Stored data entries:
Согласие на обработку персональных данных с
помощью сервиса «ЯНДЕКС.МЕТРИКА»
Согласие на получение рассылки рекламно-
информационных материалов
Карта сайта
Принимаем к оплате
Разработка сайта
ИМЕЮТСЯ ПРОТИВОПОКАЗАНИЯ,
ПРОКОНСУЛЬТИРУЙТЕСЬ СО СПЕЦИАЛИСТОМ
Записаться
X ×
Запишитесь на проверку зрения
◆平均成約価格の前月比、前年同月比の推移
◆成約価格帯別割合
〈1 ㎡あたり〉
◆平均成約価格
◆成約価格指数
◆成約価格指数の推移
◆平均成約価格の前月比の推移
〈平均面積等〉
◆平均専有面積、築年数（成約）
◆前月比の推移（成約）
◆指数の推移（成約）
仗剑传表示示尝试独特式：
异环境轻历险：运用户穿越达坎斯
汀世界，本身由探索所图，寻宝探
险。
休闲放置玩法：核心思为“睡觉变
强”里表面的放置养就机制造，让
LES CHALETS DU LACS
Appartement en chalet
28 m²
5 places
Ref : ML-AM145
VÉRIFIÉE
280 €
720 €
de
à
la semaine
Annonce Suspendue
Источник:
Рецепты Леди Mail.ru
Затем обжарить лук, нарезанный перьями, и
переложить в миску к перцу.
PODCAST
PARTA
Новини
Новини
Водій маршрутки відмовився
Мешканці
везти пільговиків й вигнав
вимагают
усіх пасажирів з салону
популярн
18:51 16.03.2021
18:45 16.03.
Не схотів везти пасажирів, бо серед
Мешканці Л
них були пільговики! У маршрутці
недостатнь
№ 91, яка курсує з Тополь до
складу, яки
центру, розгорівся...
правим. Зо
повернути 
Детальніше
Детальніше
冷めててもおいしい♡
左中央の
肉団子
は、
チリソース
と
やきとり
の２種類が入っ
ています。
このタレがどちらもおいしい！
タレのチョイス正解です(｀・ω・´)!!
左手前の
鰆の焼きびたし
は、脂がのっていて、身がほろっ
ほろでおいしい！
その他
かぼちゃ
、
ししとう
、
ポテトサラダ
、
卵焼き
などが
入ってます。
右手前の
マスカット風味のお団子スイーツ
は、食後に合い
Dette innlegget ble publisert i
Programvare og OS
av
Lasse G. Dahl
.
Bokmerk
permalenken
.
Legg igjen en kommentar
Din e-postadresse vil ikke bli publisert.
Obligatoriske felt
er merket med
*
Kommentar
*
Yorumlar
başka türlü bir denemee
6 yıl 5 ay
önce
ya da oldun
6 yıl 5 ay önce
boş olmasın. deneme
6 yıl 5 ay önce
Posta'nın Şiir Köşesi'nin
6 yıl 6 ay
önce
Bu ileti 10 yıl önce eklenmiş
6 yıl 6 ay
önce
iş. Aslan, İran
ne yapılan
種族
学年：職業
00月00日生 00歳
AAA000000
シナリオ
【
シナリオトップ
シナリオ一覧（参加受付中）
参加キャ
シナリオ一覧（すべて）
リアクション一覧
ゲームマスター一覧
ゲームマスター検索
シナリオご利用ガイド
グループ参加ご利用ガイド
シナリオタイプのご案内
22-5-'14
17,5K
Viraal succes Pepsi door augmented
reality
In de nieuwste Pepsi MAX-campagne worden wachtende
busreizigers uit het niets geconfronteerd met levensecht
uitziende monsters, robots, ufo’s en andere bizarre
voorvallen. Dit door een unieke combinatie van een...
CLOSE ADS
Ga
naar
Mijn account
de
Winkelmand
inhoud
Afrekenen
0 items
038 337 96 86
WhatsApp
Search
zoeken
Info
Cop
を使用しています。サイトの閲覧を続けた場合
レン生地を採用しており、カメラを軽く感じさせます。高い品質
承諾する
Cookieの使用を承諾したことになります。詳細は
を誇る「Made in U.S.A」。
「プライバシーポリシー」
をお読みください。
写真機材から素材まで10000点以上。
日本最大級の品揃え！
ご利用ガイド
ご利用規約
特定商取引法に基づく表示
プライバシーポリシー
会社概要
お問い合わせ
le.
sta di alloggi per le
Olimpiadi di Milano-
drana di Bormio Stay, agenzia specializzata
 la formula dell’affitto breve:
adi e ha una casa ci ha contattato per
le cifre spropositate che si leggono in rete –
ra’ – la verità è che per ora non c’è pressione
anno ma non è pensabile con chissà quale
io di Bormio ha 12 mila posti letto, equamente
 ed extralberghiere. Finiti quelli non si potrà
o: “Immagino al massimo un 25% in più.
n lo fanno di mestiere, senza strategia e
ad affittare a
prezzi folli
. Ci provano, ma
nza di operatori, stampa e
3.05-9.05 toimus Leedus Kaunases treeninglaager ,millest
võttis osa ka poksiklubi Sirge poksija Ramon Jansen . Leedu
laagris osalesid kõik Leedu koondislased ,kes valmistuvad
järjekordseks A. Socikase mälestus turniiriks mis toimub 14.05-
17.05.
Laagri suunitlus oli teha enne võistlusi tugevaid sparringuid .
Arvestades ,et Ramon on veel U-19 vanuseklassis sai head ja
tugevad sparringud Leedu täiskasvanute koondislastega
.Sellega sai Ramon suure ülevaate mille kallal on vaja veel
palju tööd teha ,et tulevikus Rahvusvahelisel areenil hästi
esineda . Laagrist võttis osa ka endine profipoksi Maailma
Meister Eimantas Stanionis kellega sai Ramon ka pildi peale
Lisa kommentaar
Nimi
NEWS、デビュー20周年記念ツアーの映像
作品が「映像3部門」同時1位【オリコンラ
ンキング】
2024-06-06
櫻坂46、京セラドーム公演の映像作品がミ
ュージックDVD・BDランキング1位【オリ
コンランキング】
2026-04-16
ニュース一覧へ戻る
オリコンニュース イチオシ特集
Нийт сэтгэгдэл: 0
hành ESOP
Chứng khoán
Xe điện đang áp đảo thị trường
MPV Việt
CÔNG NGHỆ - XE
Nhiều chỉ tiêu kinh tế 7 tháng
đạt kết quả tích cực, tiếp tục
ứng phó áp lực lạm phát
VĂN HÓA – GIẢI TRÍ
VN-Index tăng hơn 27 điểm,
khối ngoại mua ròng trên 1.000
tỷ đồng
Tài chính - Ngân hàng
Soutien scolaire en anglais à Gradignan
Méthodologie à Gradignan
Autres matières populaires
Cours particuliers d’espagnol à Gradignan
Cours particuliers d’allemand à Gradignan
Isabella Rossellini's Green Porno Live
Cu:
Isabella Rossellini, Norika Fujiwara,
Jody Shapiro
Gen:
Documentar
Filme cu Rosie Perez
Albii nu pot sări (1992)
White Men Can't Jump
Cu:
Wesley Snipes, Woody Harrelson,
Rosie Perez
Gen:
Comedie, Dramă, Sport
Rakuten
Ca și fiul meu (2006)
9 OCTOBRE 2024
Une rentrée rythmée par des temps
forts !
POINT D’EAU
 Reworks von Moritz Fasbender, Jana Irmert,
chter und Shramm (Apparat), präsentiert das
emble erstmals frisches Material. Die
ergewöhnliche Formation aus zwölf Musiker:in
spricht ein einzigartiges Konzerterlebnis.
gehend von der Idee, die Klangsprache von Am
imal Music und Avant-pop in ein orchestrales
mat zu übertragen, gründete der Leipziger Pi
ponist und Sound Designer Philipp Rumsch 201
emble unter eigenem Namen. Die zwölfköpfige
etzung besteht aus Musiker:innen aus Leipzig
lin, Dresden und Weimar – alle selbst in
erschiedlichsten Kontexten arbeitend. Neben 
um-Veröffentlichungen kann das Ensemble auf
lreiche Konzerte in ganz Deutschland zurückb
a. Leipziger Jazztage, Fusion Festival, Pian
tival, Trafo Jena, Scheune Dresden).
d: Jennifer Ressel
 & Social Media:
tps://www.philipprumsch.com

What you should do: The full set of entries should be copied out exactly as given.

Solution to this exercise:
Согласие на обработку персональных данных с
помощью сервиса «ЯНДЕКС.МЕТРИКА»
Согласие на получение рассылки рекламно-
информационных материалов
Карта сайта
Принимаем к оплате
Разработка сайта
ИМЕЮТСЯ ПРОТИВОПОКАЗАНИЯ,
ПРОКОНСУЛЬТИРУЙТЕСЬ СО СПЕЦИАЛИСТОМ
Записаться
X ×
Запишитесь на проверку зрения
◆平均成約価格の前月比、前年同月比の推移
◆成約価格帯別割合
〈1 ㎡あたり〉
◆平均成約価格
◆成約価格指数
◆成約価格指数の推移
◆平均成約価格の前月比の推移
〈平均面積等〉
◆平均専有面積、築年数（成約）
◆前月比の推移（成約）
◆指数の推移（成約）
仗剑传表示示尝试独特式：
异环境轻历险：运用户穿越达坎斯
汀世界，本身由探索所图，寻宝探
险。
休闲放置玩法：核心思为“睡觉变
强”里表面的放置养就机制造，让
LES CHALETS DU LACS
Appartement en chalet
28 m²
5 places
Ref : ML-AM145
VÉRIFIÉE
280 €
720 €
de
à
la semaine
Annonce Suspendue
Источник:
Рецепты Леди Mail.ru
Затем обжарить лук, нарезанный перьями, и
переложить в миску к перцу.
PODCAST
PARTA
Новини
Новини
Водій маршрутки відмовився
Мешканці
везти пільговиків й вигнав
вимагают
усіх пасажирів з салону
популярн
18:51 16.03.2021
18:45 16.03.
Не схотів везти пасажирів, бо серед
Мешканці Л
них були пільговики! У маршрутці
недостатнь
№ 91, яка курсує з Тополь до
складу, яки
центру, розгорівся...
правим. Зо
повернути 
Детальніше
Детальніше
冷めててもおいしい♡
左中央の
肉団子
は、
チリソース
と
やきとり
の２種類が入っ
ています。
このタレがどちらもおいしい！
タレのチョイス正解です(｀・ω・´)!!
左手前の
鰆の焼きびたし
は、脂がのっていて、身がほろっ
ほろでおいしい！
その他
かぼちゃ
、
ししとう
、
ポテトサラダ
、
卵焼き
などが
入ってます。
右手前の
マスカット風味のお団子スイーツ
は、食後に合い
Dette innlegget ble publisert i
Programvare og OS
av
Lasse G. Dahl
.
Bokmerk
permalenken
.
Legg igjen en kommentar
Din e-postadresse vil ikke bli publisert.
Obligatoriske felt
er merket med
*
Kommentar
*
Yorumlar
başka türlü bir denemee
6 yıl 5 ay
önce
ya da oldun
6 yıl 5 ay önce
boş olmasın. deneme
6 yıl 5 ay önce
Posta'nın Şiir Köşesi'nin
6 yıl 6 ay
önce
Bu ileti 10 yıl önce eklenmiş
6 yıl 6 ay
önce
iş. Aslan, İran
ne yapılan
種族
学年：職業
00月00日生 00歳
AAA000000
シナリオ
【
シナリオトップ
シナリオ一覧（参加受付中）
参加キャ
シナリオ一覧（すべて）
リアクション一覧
ゲームマスター一覧
ゲームマスター検索
シナリオご利用ガイド
グループ参加ご利用ガイド
シナリオタイプのご案内
22-5-'14
17,5K
Viraal succes Pepsi door augmented
reality
In de nieuwste Pepsi MAX-campagne worden wachtende
busreizigers uit het niets geconfronteerd met levensecht
uitziende monsters, robots, ufo’s en andere bizarre
voorvallen. Dit door een unieke combinatie van een...
CLOSE ADS
Ga
naar
Mijn account
de
Winkelmand
inhoud
Afrekenen
0 items
038 337 96 86
WhatsApp
Search
zoeken
Info
Cop
を使用しています。サイトの閲覧を続けた場合
レン生地を採用しており、カメラを軽く感じさせます。高い品質
承諾する
Cookieの使用を承諾したことになります。詳細は
を誇る「Made in U.S.A」。
「プライバシーポリシー」
をお読みください。
写真機材から素材まで10000点以上。
日本最大級の品揃え！
ご利用ガイド
ご利用規約
特定商取引法に基づく表示
プライバシーポリシー
会社概要
お問い合わせ
le.
sta di alloggi per le
Olimpiadi di Milano-
drana di Bormio Stay, agenzia specializzata
 la formula dell’affitto breve:
adi e ha una casa ci ha contattato per
le cifre spropositate che si leggono in rete –
ra’ – la verità è che per ora non c’è pressione
anno ma non è pensabile con chissà quale
io di Bormio ha 12 mila posti letto, equamente
 ed extralberghiere. Finiti quelli non si potrà
o: “Immagino al massimo un 25% in più.
n lo fanno di mestiere, senza strategia e
ad affittare a
prezzi folli
. Ci provano, ma
nza di operatori, stampa e
3.05-9.05 toimus Leedus Kaunases treeninglaager ,millest
võttis osa ka poksiklubi Sirge poksija Ramon Jansen . Leedu
laagris osalesid kõik Leedu koondislased ,kes valmistuvad
järjekordseks A. Socikase mälestus turniiriks mis toimub 14.05-
17.05.
Laagri suunitlus oli teha enne võistlusi tugevaid sparringuid .
Arvestades ,et Ramon on veel U-19 vanuseklassis sai head ja
tugevad sparringud Leedu täiskasvanute koondislastega
.Sellega sai Ramon suure ülevaate mille kallal on vaja veel
palju tööd teha ,et tulevikus Rahvusvahelisel areenil hästi
esineda . Laagrist võttis osa ka endine profipoksi Maailma
Meister Eimantas Stanionis kellega sai Ramon ka pildi peale
Lisa kommentaar
Nimi
NEWS、デビュー20周年記念ツアーの映像
作品が「映像3部門」同時1位【オリコンラ
ンキング】
2024-06-06
櫻坂46、京セラドーム公演の映像作品がミ
ュージックDVD・BDランキング1位【オリ
コンランキング】
2026-04-16
ニュース一覧へ戻る
オリコンニュース イチオシ特集
Нийт сэтгэгдэл: 0
hành ESOP
Chứng khoán
Xe điện đang áp đảo thị trường
MPV Việt
CÔNG NGHỆ - XE
Nhiều chỉ tiêu kinh tế 7 tháng
đạt kết quả tích cực, tiếp tục
ứng phó áp lực lạm phát
VĂN HÓA – GIẢI TRÍ
VN-Index tăng hơn 27 điểm,
khối ngoại mua ròng trên 1.000
tỷ đồng
Tài chính - Ngân hàng
Soutien scolaire en anglais à Gradignan
Méthodologie à Gradignan
Autres matières populaires
Cours particuliers d’espagnol à Gradignan
Cours particuliers d’allemand à Gradignan
Isabella Rossellini's Green Porno Live
Cu:
Isabella Rossellini, Norika Fujiwara,
Jody Shapiro
Gen:
Documentar
Filme cu Rosie Perez
Albii nu pot sări (1992)
White Men Can't Jump
Cu:
Wesley Snipes, Woody Harrelson,
Rosie Perez
Gen:
Comedie, Dramă, Sport
Rakuten
Ca și fiul meu (2006)
9 OCTOBRE 2024
Une rentrée rythmée par des temps
forts !
POINT D’EAU
 Reworks von Moritz Fasbender, Jana Irmert,
chter und Shramm (Apparat), präsentiert das
emble erstmals frisches Material. Die
ergewöhnliche Formation aus zwölf Musiker:in
spricht ein einzigartiges Konzerterlebnis.
gehend von der Idee, die Klangsprache von Am
imal Music und Avant-pop in ein orchestrales
mat zu übertragen, gründete der Leipziger Pi
ponist und Sound Designer Philipp Rumsch 201
emble unter eigenem Namen. Die zwölfköpfige
etzung besteht aus Musiker:innen aus Leipzig
lin, Dresden und Weimar – alle selbst in
erschiedlichsten Kontexten arbeitend. Neben 
um-Veröffentlichungen kann das Ensemble auf
lreiche Konzerte in ganz Deutschland zurückb
a. Leipziger Jazztage, Fusion Festival, Pian
tival, Trafo Jena, Scheune Dresden).
d: Jennifer Ressel
 & Social Media:
tps://www.philipprumsch.com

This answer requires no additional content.